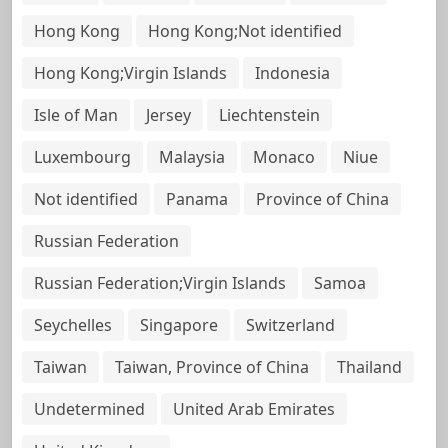
Hong Kong
Hong Kong;Not identified
Hong Kong;Virgin Islands
Indonesia
Isle of Man
Jersey
Liechtenstein
Luxembourg
Malaysia
Monaco
Niue
Not identified
Panama
Province of China
Russian Federation
Russian Federation;Virgin Islands
Samoa
Seychelles
Singapore
Switzerland
Taiwan
Taiwan, Province of China
Thailand
Undetermined
United Arab Emirates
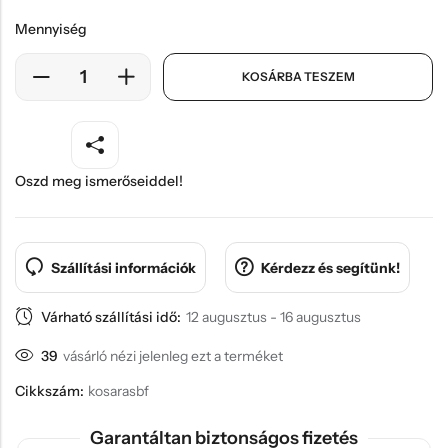
Mennyiség
KOSÁRBA TESZEM
Oszd meg ismerőseiddel!
Szállítási információk
Kérdezz és segítünk!
Várható szállítási idő:
12 augusztus - 16 augusztus
39
vásárló nézi jelenleg ezt a terméket
Cikkszám:
kosarasbf
Garantáltan biztonságos fizetés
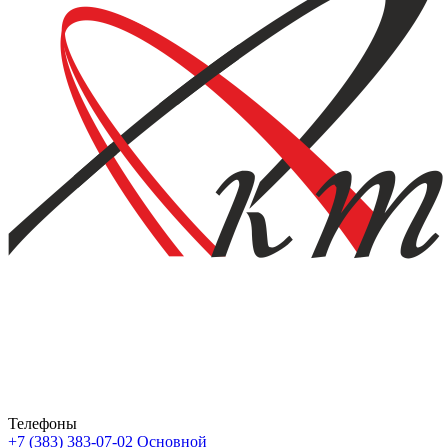
Телефоны
+7 (383) 383-07-02
Основной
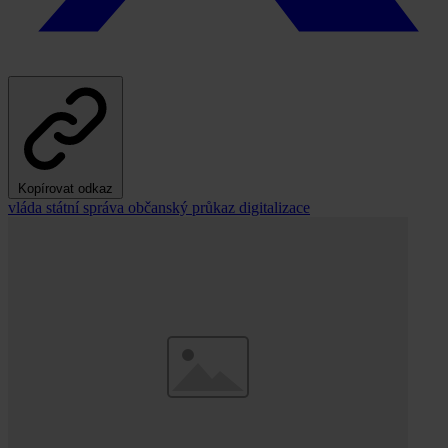
Kopírovat odkaz
vláda
státní správa
občanský průkaz
digitalizace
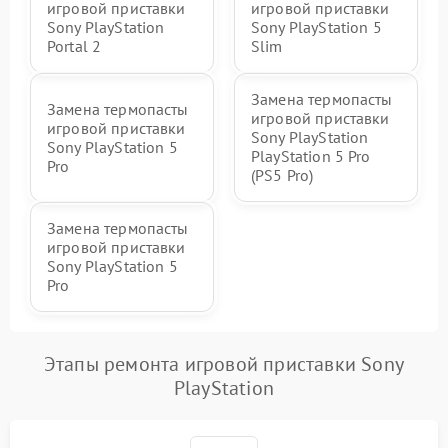
игровой приставки
игровой приставки
Sony PlayStation
Sony PlayStation 5
Portal 2
Slim
Замена термопасты
Замена термопасты
игровой приставки
игровой приставки
Sony PlayStation
Sony PlayStation 5
PlayStation 5 Pro
Pro
(PS5 Pro)
Замена термопасты
игровой приставки
Sony PlayStation 5
Pro
Этапы ремонта игровой приставки Sony
PlayStation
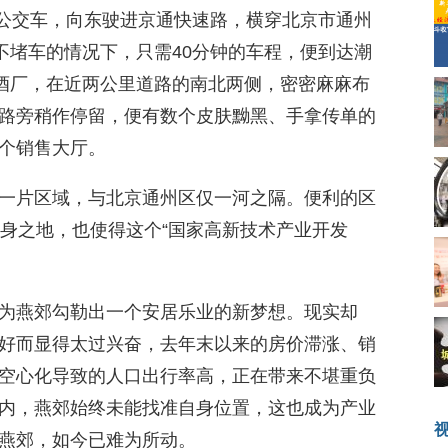
路公交车，向东驶进京通快速路，横穿北京市通州
不堵车的情况下，只需40分钟的车程，便到达潮
有酒厂，在近两公里道路的南北两侧，密密麻麻布
路旁稍作停留，便有数个皮肤黝黑、手拿传单的
个销售大厅。
一片区域，与北京通州区仅一河之隔。便利的区
栖身之地，也使得这个“国家高新技术产业开发
为燕郊勾勒出一个安居乐业的新梦想。现实却
好而显得太过兴奋，去年末以来的房价滞涨、销
空心化导致的人口出行率高，正在带来不堪重负
内，燕郊始终未能找准自身位置，这也成为产业
燕郊，如今已难为所动。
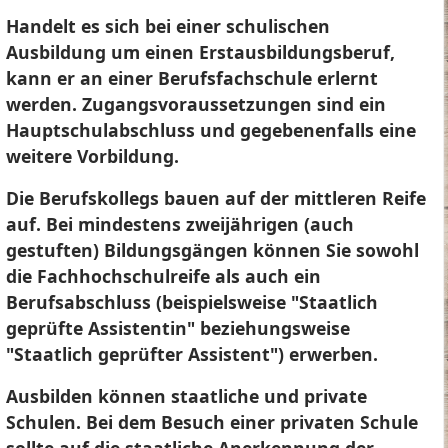
Handelt es sich bei einer schulischen
Ausbildung um einen Erstausbildungsberuf,
kann er an einer Berufsfachschule erlernt
werden. Zugangsvoraussetzungen sind ein
Hauptschulabschluss und gegebenenfalls eine
weitere Vorbildung.
Die Berufskollegs bauen auf der mittleren Reife
auf. Bei mindestens zweijährigen (auch
gestuften) Bildungsgängen können Sie sowohl
die Fachhochschulreife als auch ein
Berufsabschluss (beispielsweise "Staatlich
geprüfte Assistentin" beziehungsweise
"Staatlich geprüfter Assistent") erwerben.
Ausbilden können staatliche und private
Schulen. Bei dem Besuch einer privaten Schule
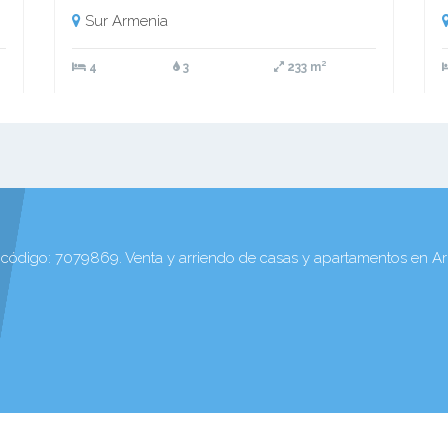
Sur Armenia
4
3
233 m²
código: 7079869. Venta y arriendo de casas y apartamentos en A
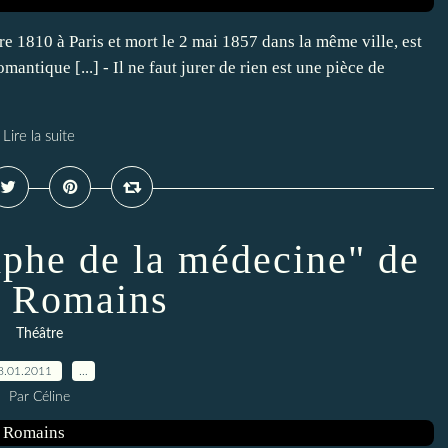
e 1810 à Paris et mort le 2 mai 1857 dans la même ville, est
antique [...] - Il ne faut jurer de rien est une pièce de
Lire la suite
mphe de la médecine" de
s Romains
Théâtre
8.01.2011
…
Par Céline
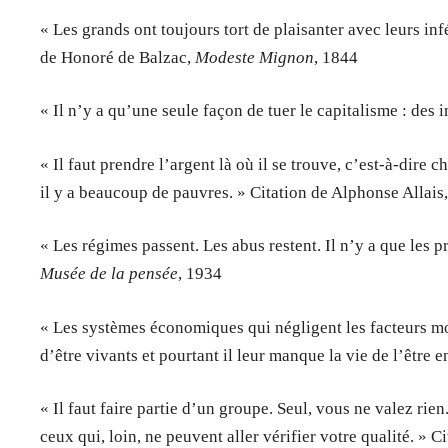
« Les grands ont toujours tort de plaisanter avec leurs infé
de Honoré de Balzac,
Modeste Mignon
, 1844
« Il n’y a qu’une seule façon de tuer le capitalisme : des
« Il faut prendre l’argent là où il se trouve, c’est-à-dire
il y a beaucoup de pauvres. » Citation de Alphonse Allais
« Les régimes passent. Les abus restent. Il n’y a que les 
Musée de la pensée
, 1934
« Les systèmes économiques qui négligent les facteurs mor
d’être vivants et pourtant il leur manque la vie de l’être 
« Il faut faire partie d’un groupe. Seul, vous ne valez ri
ceux qui, loin, ne peuvent aller vérifier votre qualité. » 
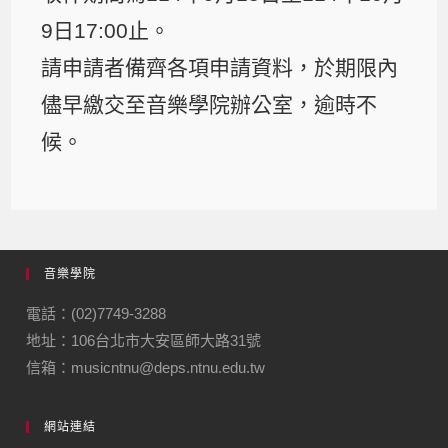
9日17:00止。
請申請者備齊各項申請資料，於期限內
儘早繳交至音樂學院辦公室，逾時不
候。
音樂學院
電話：(02)7749-3288
地址：106台北市大安區師大路31號
信箱：musicntnu@deps.ntnu.edu.tw
網站連結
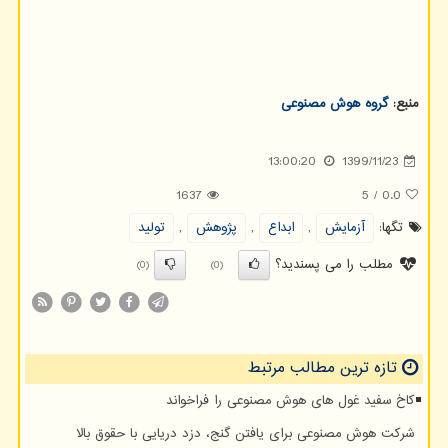
منبع:
گروه هوش مصنوعی
13:00:20
1399/11/23
1637
5
/
0.0
تگها:
آزمایش
,
ابداع
,
پژوهش
,
تولید
مطلب را می پسندید؟
(0)
(0)
تازه ترین مطالب مرتبط
کاخ سفید غول های هوش مصنوعی را فراخواند
شرکت هوش مصنوعی برای یافتن گنج، دزد دریایی با حقوق بالا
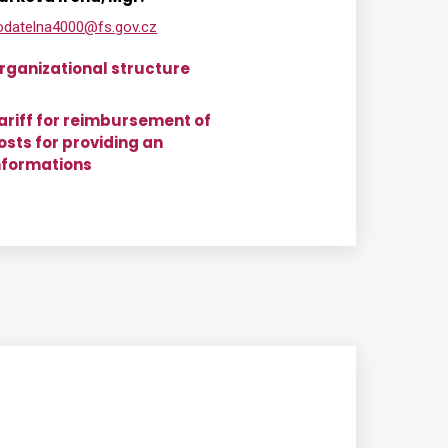
odatelna4000@fs.gov.cz
rganizational structure
ariff for reimbursement of
osts for providing an
nformations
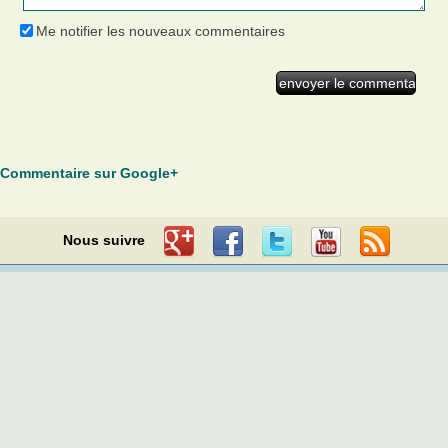
Me notifier les nouveaux commentaires
Commentaire sur Google+
Nous suivre
Innatia
>
Le monde du thé
>
The, propriétés et santé
>
The blanc
>
Propriétés
> Les propriétés du thé blanc
Remèdes naturels
Beauté
Thé
Aliments et
Artisanat
Développement
boissons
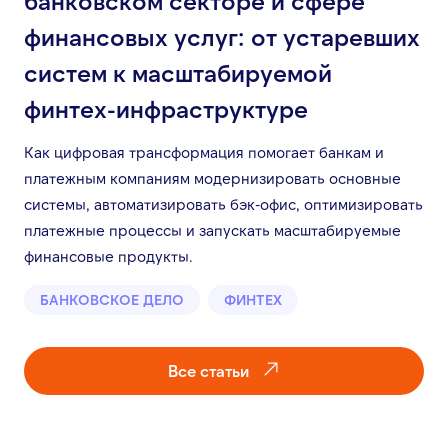
банковском секторе и сфере
финансовых услуг: от устаревших
систем к масштабируемой
финтех-инфраструктуре
Как цифровая трансформация помогает банкам и
платежным компаниям модернизировать основные
системы, автоматизировать бэк-офис, оптимизировать
платежные процессы и запускать масштабируемые
финансовые продукты.
БАНКОВСКОЕ ДЕЛО
ФИНТЕХ
Все статьи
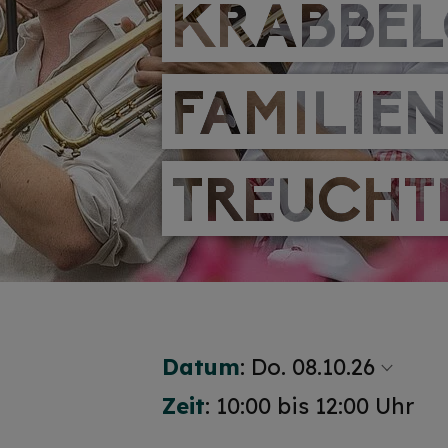
KRABBEL
KRABBEL
FAMILIE
FAMILIE
TREUCHT
TREUCHT
Datum
:
Do. 08.10.26
Zeit
: 10:00 bis 12:00 Uhr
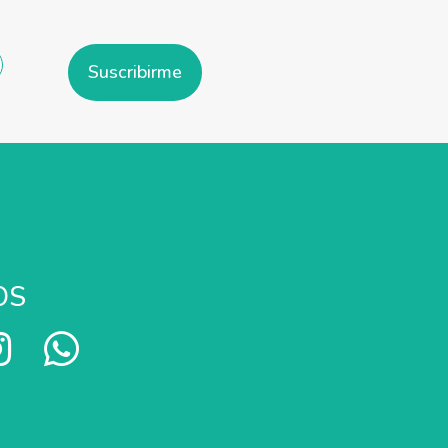
Suscribirme
OS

##############################

> **Task requirements**
Copy out each line of the material above that holds the word "blanc".

> **Response**
The blanc
> Les propriétés du thé blanc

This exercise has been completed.